───── EXERCISE INPUTS ─────
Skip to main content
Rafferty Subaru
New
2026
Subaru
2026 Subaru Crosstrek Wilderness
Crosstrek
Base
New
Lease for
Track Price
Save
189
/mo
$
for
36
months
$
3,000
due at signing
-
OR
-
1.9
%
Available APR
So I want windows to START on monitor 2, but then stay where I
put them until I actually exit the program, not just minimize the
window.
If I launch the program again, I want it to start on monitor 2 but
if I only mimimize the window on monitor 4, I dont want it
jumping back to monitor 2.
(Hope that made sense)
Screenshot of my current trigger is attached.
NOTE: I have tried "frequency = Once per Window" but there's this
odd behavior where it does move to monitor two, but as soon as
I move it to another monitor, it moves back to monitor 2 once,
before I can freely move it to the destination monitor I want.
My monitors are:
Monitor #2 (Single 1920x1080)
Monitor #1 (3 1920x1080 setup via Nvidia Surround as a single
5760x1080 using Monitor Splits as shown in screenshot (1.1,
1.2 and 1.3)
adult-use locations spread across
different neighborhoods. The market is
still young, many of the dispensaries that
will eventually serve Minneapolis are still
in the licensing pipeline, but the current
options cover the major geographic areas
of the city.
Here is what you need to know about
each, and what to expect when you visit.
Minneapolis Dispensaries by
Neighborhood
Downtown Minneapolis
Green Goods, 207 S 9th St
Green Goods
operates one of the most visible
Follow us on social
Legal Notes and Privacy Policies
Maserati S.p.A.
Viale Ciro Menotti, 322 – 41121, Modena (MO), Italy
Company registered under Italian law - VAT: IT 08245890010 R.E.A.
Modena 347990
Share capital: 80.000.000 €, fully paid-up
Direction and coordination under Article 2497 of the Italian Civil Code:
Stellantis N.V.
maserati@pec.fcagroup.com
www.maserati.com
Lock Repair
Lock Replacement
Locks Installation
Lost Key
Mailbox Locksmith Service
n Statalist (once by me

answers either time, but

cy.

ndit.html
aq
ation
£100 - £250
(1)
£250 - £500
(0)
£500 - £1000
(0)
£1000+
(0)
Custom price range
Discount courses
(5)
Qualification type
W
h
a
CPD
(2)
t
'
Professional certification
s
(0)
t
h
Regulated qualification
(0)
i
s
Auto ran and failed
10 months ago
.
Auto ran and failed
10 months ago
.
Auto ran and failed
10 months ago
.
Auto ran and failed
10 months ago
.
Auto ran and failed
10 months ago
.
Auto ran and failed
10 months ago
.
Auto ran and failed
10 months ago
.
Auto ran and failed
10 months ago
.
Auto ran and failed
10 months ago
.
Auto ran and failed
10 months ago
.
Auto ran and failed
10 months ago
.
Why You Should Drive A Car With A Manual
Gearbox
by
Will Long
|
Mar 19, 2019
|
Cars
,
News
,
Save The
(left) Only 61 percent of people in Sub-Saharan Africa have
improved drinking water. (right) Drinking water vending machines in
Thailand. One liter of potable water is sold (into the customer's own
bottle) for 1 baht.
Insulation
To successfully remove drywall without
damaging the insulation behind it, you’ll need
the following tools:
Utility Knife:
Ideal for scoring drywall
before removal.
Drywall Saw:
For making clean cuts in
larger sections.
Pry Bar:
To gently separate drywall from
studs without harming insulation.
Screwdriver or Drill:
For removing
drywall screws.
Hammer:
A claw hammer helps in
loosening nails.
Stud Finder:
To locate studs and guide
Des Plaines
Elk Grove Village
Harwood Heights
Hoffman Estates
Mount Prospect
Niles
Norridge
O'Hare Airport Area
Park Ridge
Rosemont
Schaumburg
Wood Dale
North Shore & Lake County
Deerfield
─────
• [DIRECTIONS FOR THIS TASK]
Return each line of the entries that holds the string "need".

• [RESPONSE AREA]
Here is what you need to know about
damaging the insulation behind it, you’ll need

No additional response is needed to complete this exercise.